FR – L2 – Q90 – Business Combinations

Below is the formatted response for Question 90 from the provided documents, adhering to the specified structure and requirements. The question has two parts (90a and 90b), which are treated as separate questions since they can stand alone. The tables, financial statements, and answers are rendered exactly as in the attachment, with only the names of the companies and dates altered for copyright purposes.

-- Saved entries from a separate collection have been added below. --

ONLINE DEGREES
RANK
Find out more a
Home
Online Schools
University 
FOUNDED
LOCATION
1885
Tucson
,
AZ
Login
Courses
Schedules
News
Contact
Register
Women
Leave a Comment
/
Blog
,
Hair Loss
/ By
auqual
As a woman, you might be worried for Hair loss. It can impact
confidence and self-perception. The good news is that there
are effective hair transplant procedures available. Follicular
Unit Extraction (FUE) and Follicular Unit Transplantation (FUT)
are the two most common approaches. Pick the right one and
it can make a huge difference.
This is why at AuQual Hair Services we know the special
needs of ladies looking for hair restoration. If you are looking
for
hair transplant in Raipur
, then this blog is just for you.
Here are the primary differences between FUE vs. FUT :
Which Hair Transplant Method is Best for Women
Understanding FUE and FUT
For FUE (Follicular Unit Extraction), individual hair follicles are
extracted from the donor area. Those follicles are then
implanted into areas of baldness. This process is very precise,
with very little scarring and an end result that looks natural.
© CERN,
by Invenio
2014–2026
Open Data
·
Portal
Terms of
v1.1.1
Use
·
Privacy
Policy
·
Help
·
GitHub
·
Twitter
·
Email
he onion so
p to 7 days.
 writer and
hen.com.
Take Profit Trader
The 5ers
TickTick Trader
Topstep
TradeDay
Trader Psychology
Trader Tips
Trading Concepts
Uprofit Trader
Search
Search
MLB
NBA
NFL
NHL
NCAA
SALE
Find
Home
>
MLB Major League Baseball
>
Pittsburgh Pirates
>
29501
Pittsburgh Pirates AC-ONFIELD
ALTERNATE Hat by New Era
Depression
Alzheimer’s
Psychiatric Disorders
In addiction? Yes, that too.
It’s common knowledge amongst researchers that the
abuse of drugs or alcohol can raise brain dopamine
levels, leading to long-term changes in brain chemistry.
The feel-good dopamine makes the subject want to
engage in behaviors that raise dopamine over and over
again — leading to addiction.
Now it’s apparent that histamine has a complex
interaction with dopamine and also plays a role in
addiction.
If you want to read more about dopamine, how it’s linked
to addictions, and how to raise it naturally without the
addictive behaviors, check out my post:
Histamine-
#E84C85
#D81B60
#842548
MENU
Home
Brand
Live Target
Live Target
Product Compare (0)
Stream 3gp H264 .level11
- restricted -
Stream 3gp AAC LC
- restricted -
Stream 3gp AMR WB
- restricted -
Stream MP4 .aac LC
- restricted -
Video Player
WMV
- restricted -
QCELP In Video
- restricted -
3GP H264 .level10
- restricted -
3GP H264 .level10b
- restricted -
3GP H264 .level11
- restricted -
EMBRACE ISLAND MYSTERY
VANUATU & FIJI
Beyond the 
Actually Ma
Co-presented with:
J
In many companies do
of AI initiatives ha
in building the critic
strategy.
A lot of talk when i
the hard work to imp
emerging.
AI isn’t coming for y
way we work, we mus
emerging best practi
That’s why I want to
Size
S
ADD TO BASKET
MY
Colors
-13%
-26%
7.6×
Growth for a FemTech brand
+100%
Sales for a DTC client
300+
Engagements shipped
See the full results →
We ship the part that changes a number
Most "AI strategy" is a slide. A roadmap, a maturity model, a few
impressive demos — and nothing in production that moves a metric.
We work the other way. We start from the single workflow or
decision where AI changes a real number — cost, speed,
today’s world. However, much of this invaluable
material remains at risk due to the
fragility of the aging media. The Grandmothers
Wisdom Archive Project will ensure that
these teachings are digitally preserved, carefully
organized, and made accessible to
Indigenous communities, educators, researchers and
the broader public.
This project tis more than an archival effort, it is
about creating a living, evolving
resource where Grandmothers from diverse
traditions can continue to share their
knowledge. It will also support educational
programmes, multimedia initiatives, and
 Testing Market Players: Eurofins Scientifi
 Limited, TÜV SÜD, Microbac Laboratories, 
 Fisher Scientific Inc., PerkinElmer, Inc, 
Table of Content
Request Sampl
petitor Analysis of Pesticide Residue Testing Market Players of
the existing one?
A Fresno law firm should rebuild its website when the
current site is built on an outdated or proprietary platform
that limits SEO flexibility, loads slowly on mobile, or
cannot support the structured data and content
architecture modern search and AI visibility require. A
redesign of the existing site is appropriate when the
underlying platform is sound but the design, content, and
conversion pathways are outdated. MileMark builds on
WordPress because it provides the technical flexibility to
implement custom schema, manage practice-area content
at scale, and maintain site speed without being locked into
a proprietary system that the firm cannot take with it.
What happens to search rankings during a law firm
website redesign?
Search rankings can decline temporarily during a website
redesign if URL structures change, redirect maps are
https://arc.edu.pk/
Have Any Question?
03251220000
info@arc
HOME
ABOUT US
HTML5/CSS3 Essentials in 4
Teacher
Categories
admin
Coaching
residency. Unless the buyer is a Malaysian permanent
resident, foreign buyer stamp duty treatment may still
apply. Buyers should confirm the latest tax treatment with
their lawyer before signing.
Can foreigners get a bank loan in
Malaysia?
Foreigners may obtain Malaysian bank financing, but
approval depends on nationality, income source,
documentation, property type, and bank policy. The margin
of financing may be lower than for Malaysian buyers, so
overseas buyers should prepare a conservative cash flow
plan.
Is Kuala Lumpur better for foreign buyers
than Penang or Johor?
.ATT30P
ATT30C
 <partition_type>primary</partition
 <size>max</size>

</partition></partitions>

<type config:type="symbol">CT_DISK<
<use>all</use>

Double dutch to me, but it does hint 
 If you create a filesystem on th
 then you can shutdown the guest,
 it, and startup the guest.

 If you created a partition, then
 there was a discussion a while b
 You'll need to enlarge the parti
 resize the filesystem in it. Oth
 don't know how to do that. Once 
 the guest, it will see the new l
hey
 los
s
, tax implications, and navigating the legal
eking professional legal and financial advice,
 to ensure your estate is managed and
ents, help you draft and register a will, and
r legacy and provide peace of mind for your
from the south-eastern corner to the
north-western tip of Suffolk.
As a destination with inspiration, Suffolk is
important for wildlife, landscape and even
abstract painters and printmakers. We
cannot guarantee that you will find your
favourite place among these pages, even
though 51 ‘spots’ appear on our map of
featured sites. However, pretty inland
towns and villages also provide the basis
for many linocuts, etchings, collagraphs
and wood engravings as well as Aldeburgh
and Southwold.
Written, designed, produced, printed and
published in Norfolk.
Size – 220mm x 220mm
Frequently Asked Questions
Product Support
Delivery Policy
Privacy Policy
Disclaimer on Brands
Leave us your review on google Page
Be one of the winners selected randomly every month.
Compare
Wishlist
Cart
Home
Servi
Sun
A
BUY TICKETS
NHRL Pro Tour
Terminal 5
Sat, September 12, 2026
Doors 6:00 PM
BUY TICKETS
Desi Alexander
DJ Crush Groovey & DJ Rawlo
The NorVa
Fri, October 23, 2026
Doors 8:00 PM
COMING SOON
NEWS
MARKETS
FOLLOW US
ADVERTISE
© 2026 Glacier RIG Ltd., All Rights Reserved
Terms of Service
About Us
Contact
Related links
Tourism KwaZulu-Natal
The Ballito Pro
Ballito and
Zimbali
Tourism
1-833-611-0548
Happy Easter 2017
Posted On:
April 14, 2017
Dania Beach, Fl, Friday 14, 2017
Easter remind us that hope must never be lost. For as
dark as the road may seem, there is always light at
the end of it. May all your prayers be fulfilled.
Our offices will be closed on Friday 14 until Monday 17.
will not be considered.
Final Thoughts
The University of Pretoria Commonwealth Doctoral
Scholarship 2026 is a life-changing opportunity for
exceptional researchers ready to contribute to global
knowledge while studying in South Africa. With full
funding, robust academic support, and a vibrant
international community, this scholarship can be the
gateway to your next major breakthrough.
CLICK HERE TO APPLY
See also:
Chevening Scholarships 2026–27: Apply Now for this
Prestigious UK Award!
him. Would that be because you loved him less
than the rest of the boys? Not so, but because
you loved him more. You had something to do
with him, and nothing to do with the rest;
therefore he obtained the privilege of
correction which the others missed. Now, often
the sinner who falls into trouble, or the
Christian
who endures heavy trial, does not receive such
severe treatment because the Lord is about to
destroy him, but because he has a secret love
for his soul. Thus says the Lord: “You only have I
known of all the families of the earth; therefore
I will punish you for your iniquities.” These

A summary report of changes is included at the end.


====================================================================== Question Title: FR – L2 – Q90a – Business Combinations
Level: LEVEL 2
Professional Bodies: Institute of Chartered Accountants, Ghana (ICAG)
Programs: PROFESSIONAL PROGRAM
Subjects: Financial Reporting
Topics: Business Combinations (IFRS 3)
Total Marks: 15
Question Tags: Consolidation, Goodwill, Non-controlling Interest, Fair Value, Intragroup Transactions, Associates
Question Short Summary: Prepare goodwill calc and consol. stmt of profit/loss for Vantage Ltd’s 90% acquisition of Green Ltd, incl. fair value adj and intragroup sales.


Question:

On 1 January 20X9, Vantage Ltd acquired 18m of the equity shares of Green Ltd in a share exchange in which Vantage Ltd issued two new shares for every three shares it acquired in Green Ltd. This gave Vantage Ltd a holding of 90%. Additionally, on 31 December 20X9, Vantage Ltd will pay the shareholders of Green Ltd GH¢1.76 per share acquired. Vantage Ltd’s cost of capital is 10% per annum.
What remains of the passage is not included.